In the 1990s, country musician Kristian Bush released four albums with Andrew Hyra as the alternative folk rock band Billy Pilgrim. Bush recovered an unreleased album of music in 2020, which he had remastered and released that year. During the government mandated lockdowns in response to the COVID-19 pandemic, Bush continued to release undocumented and scrapped music from the 1990s up to his time in the band Sugarland. He created a YouTube channel to broadcast these songs on a 24/7 station. The experience inspired him to return to various song ideas from then to as early as 2006, which "was simply sitting in hard drives on [his] desk." Upon returning to his music career when COVID-19 restrictions subsided in 2022, Bush was encouraged to "reimagine setbacks as opportunities" and release 52 songs in one year in celebration of his 52nd birthday. Bush was inspired and motivated to do the project from country artist Vince Gill. Gill once released a four-record set consisting of forty songs, all of which were new; Bush thought the idea of releasing a large quantity of songs was exciting, especially for the audience.

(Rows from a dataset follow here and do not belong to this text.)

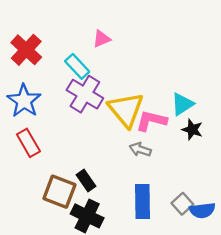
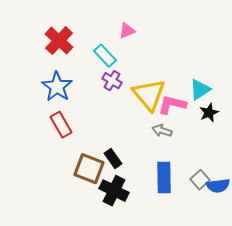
purple cross: (85, 94) -> (112, 81), size x0.6
black star: (192, 130) -> (209, 113), turned 30

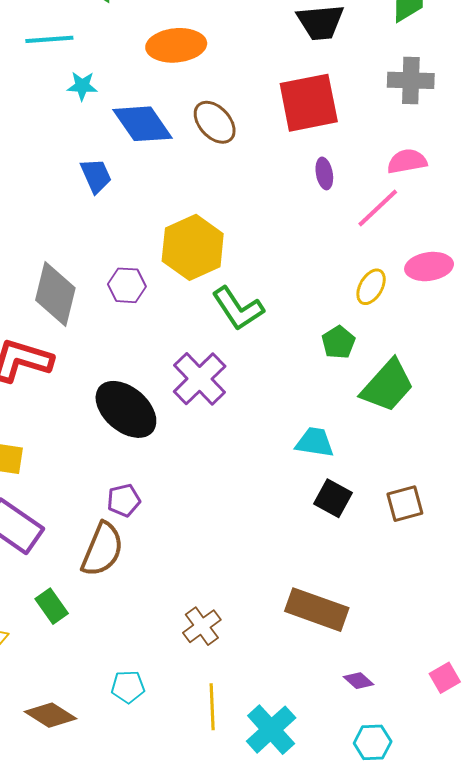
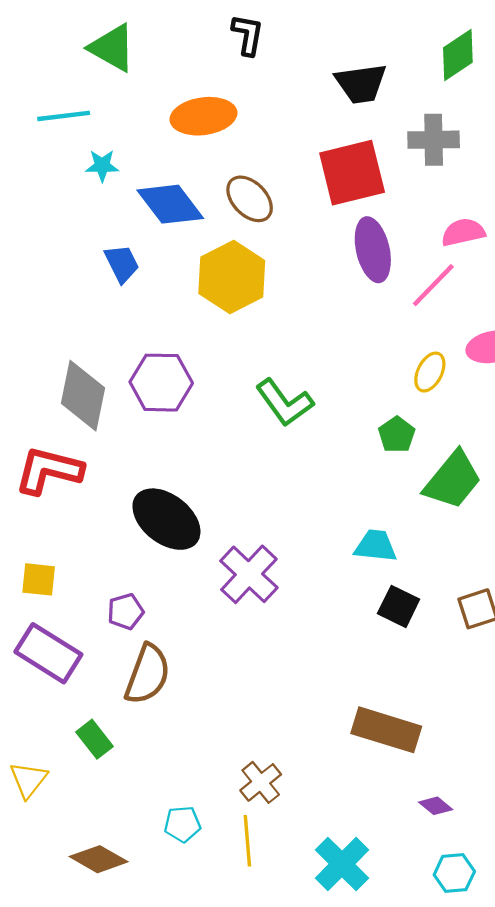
gray cross: (411, 80) -> (434, 140), moved
purple ellipse: (324, 173) -> (373, 250), size x1.8
yellow hexagon: (193, 247) -> (232, 277), moved
purple hexagon: (127, 285) -> (161, 383), size x1.5
purple cross: (200, 379) -> (249, 574), moved
purple pentagon: (124, 500) -> (126, 612), moved
brown cross: (202, 626) -> (261, 782), moved
yellow line: (212, 707) -> (247, 841), moved

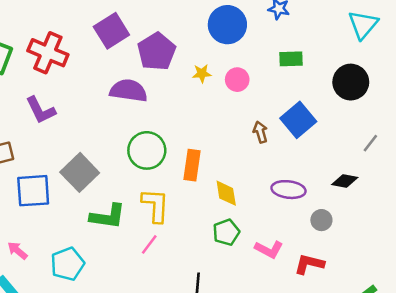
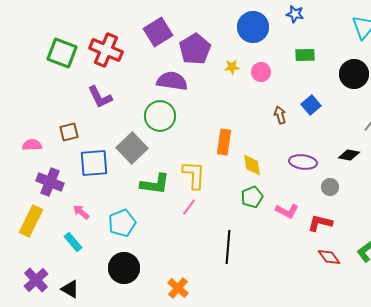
blue square: (298, 120) -> (311, 105), size x0.7
green circle: (147, 150) -> (160, 116), moved

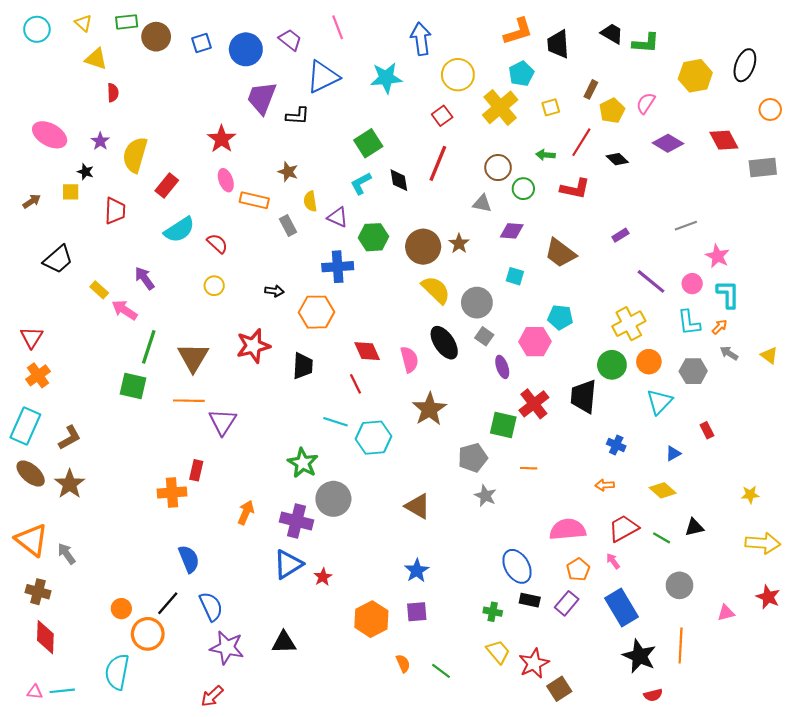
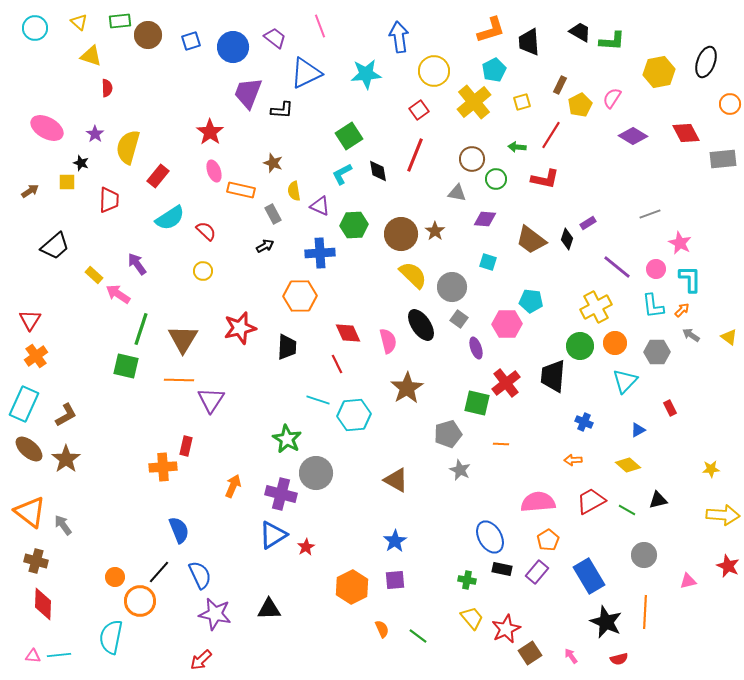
black diamond: (617, 159) -> (567, 239), moved, turned 65
black arrow: (274, 291) -> (265, 246), moved, turned -36
pink arrow: (613, 561) -> (571, 656), moved

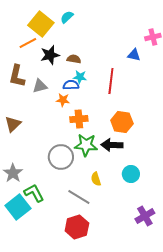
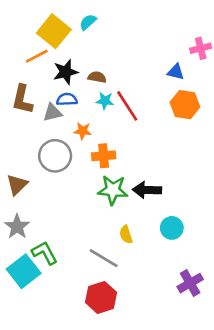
red line: (111, 81) -> (127, 106), moved, turned -40
blue semicircle: (71, 85) -> (67, 99), moved
orange hexagon: (122, 122) -> (185, 105), moved
brown triangle: (13, 124) -> (17, 185), moved
gray circle: (61, 157) -> (55, 156), moved

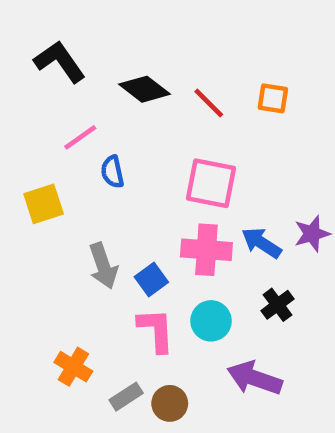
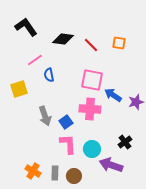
black diamond: (144, 89) -> (63, 39), turned -30
blue arrow: (261, 243) -> (113, 95), moved
black cross: (278, 305) -> (125, 142), moved
cyan circle: (211, 321) -> (92, 149), moved
orange cross: (73, 367) -> (33, 171), moved
gray rectangle: (126, 397) -> (55, 173), turned -56

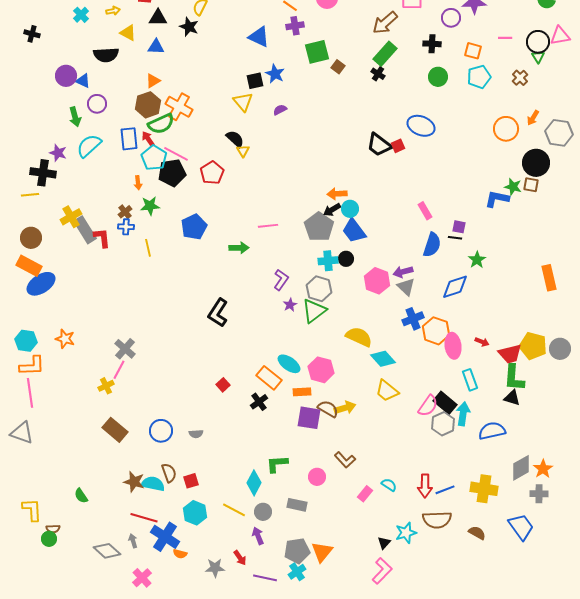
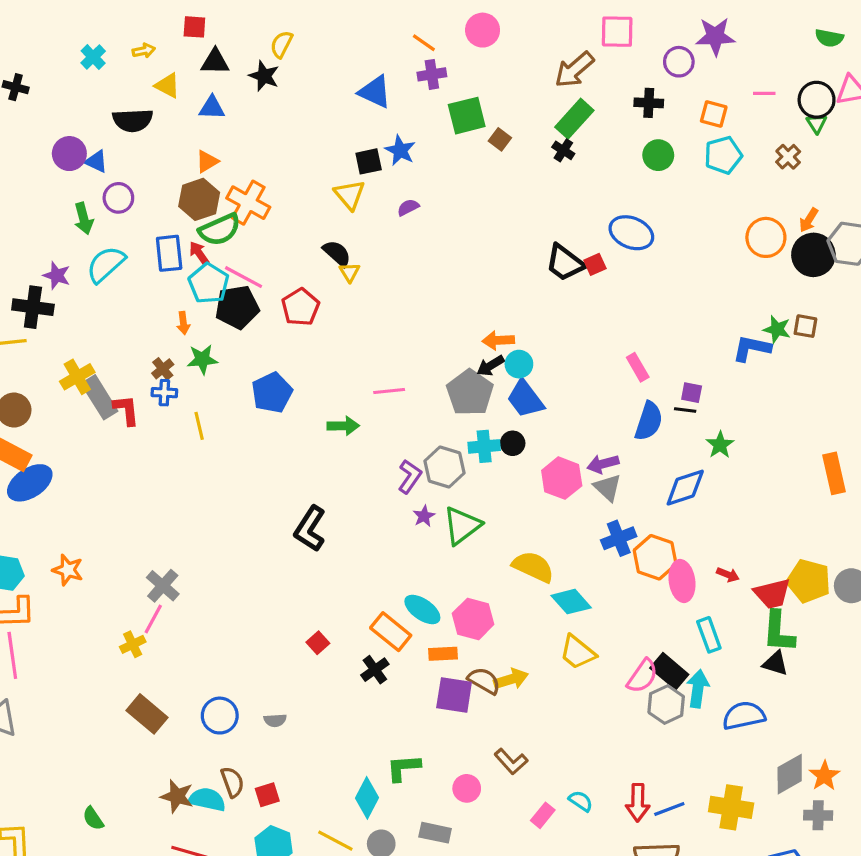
black circle: (536, 163) -> (813, 255), moved
gray hexagon: (319, 289) -> (445, 467), moved

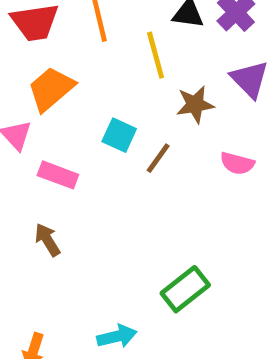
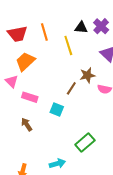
brown star: (195, 104) -> (87, 75), moved
cyan square: (119, 135) -> (57, 109), moved

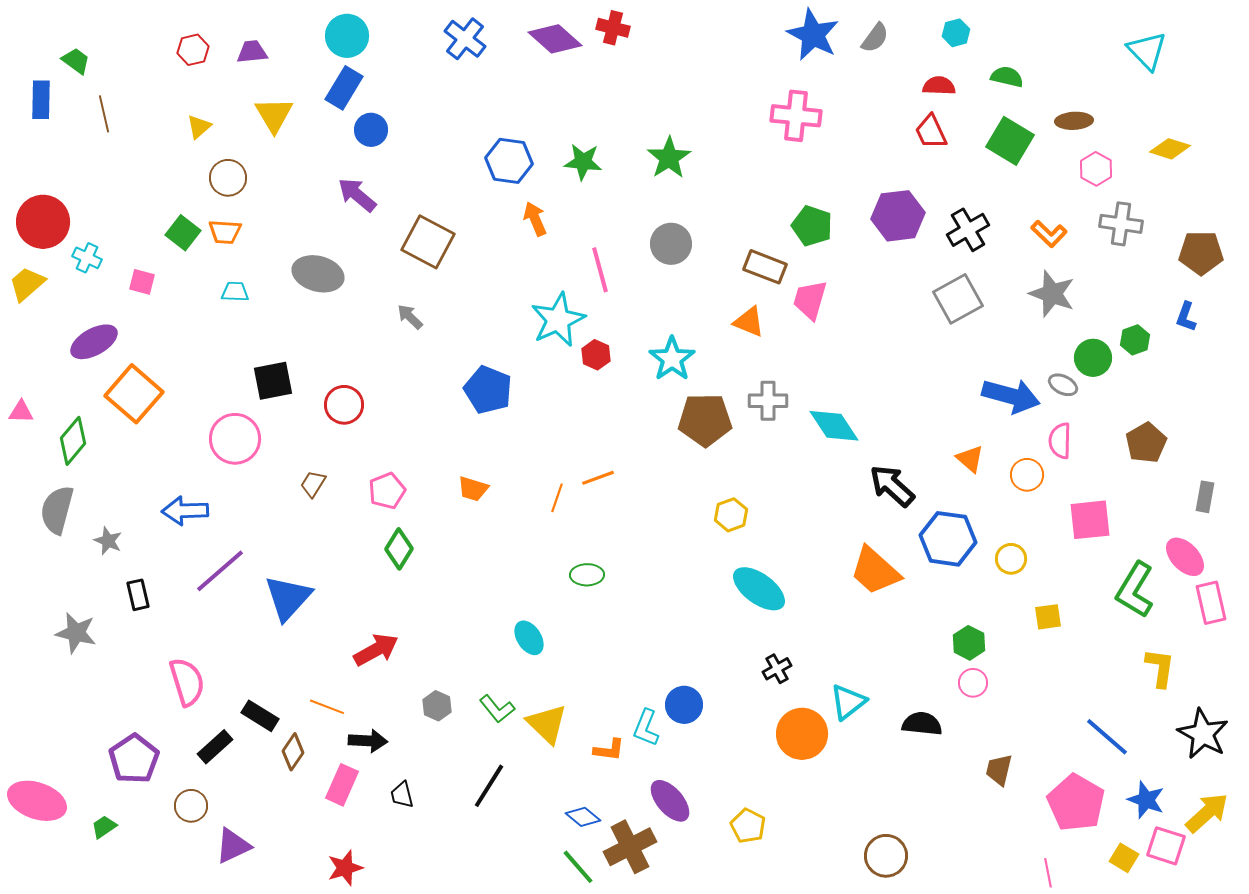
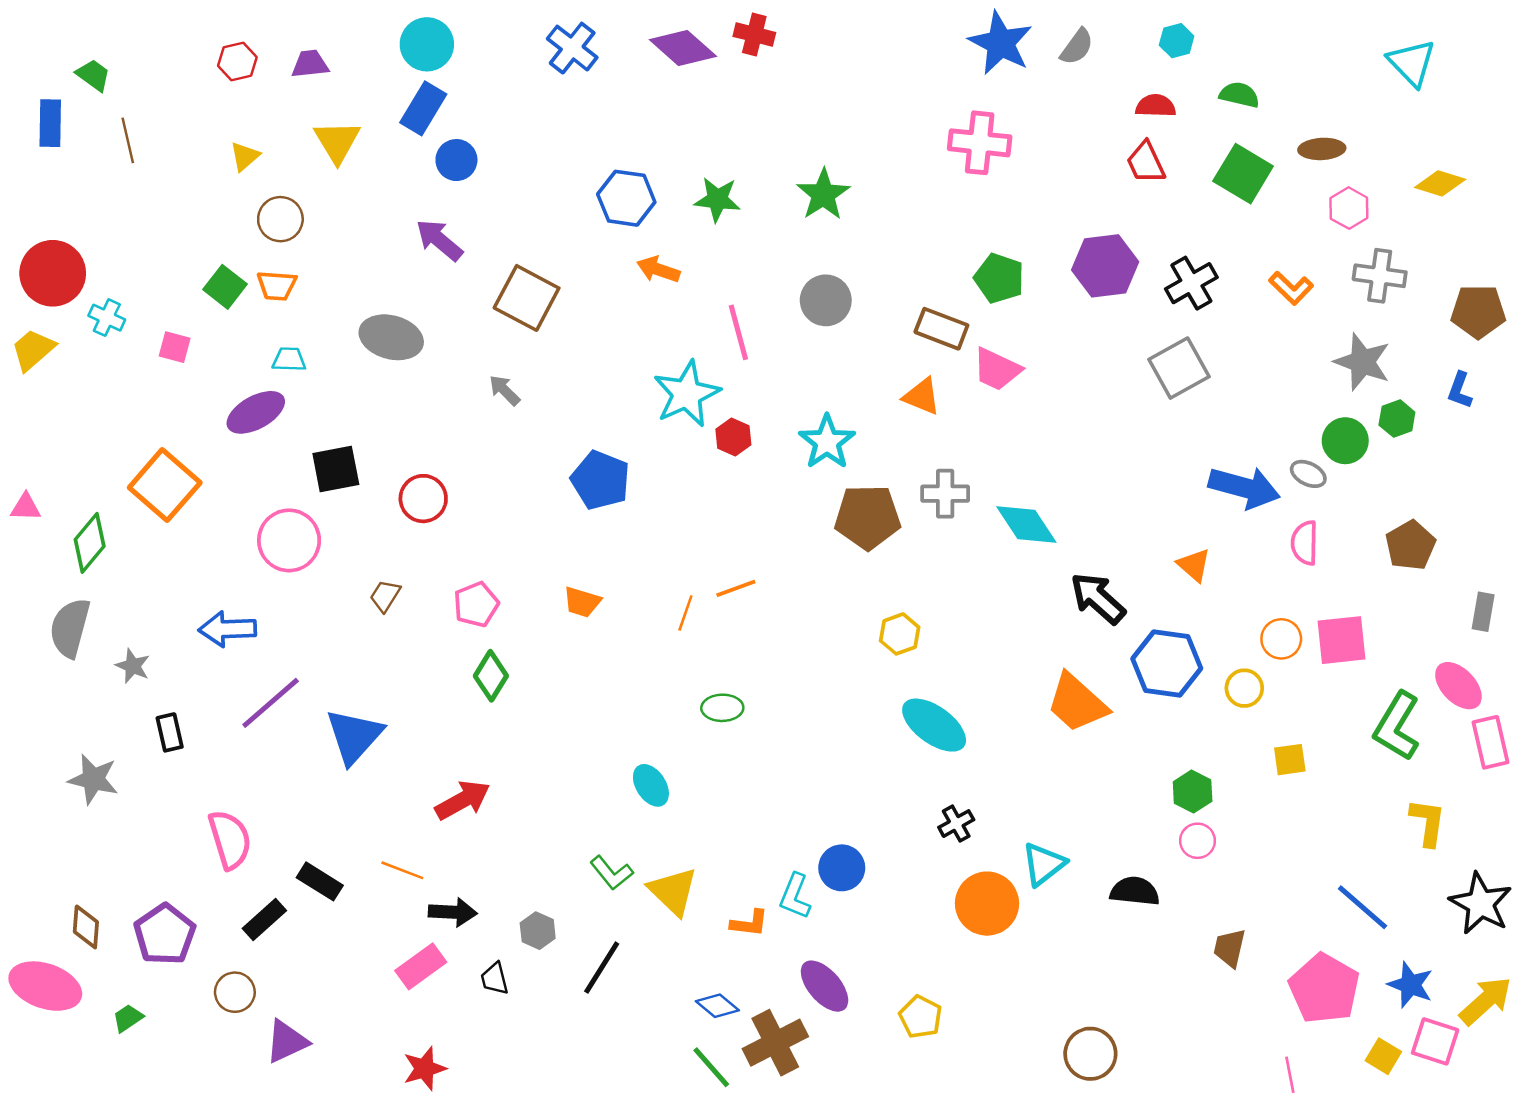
orange arrow: (535, 219) -> (658, 270), turned -48
gray star: (1052, 294) -> (1362, 362), moved
pink trapezoid: (810, 300) -> (997, 369), turned -81
purple ellipse: (94, 342) -> (256, 412), moved
orange circle: (1027, 475) -> (1281, 639), moved
gray hexagon: (437, 706) -> (538, 931), moved
brown diamond: (293, 752) -> (86, 927), moved, turned -30
pink rectangle: (342, 785) -> (421, 966), turned 30

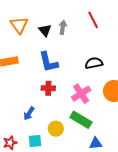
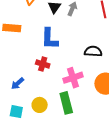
green rectangle: (81, 120) -> (66, 103), turned 30

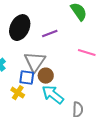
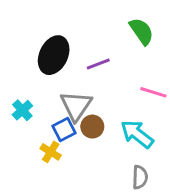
blue square: (27, 78) -> (64, 130), turned -35
cyan arrow: (53, 95) -> (137, 134), moved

The 52 songs were selected from a collection of over 100 unreleased songs. Bush's brother Brandon helped advise the project and helped organize the songs into a coherent collection. The albums were all recorded in Bush's studio The Projector Room in Decatur, Georgia. Not finding a label for the project, Bush planned to release the series on his own. He contacted Scott Borchetta, the CEO of Sugarland's label Big Machine Records, and explained the project to keep him updated with his plans. To Bush's surprise, Borchetta was intrigued and supported the project. Borchetta suggested that the songs be released in four separate albums, so Bush did so, organizing the 52 songs into four groups. Bush also recorded a weekly podcast with music journalist Cindy Watts, 52-The Podcast, where he talked about the similarities between songs from the project and songs he worked on in the past. The podcast released once a week for 52 weeks.

== Albums ==
=== 52 | ATL x BNA ===

ATL x BNA is derived from music conceived from Bush's time in Nashville, Tennessee and Atlanta, Georgia. The album title is a cross of the IATA airport codes for the Hartsfield–Jackson Atlanta International Airport and the Nashville International Airport. A frequent traveler of both locations, Bush made the album to showcase his connections to the cities. 9 of the 10 songs on the album were co-written with Nashville songwriters, including Brett James, Bob DiPiero, Liz Rose, Jeffrey East, JT Harding, and Bobby Pinson. The recording sessions were done with R&B musicians from Atlanta, including Jorel "J-Fly" Flynn, Jerry Freeman, The Black Bettys, and Lionel Richie. The blend of country and R&B music was inspired from a live performance he did with his brother Brandon and Flynn in Atlanta, which he had fond memories of and wanted to recapture the energy with a mix of country music. Bush emphasized the use of pedal steel, horns, and drums. Borchetta described the album as following a line, the beginning of it featuring little R&B and the end entirely R&B, growing over the course of the album.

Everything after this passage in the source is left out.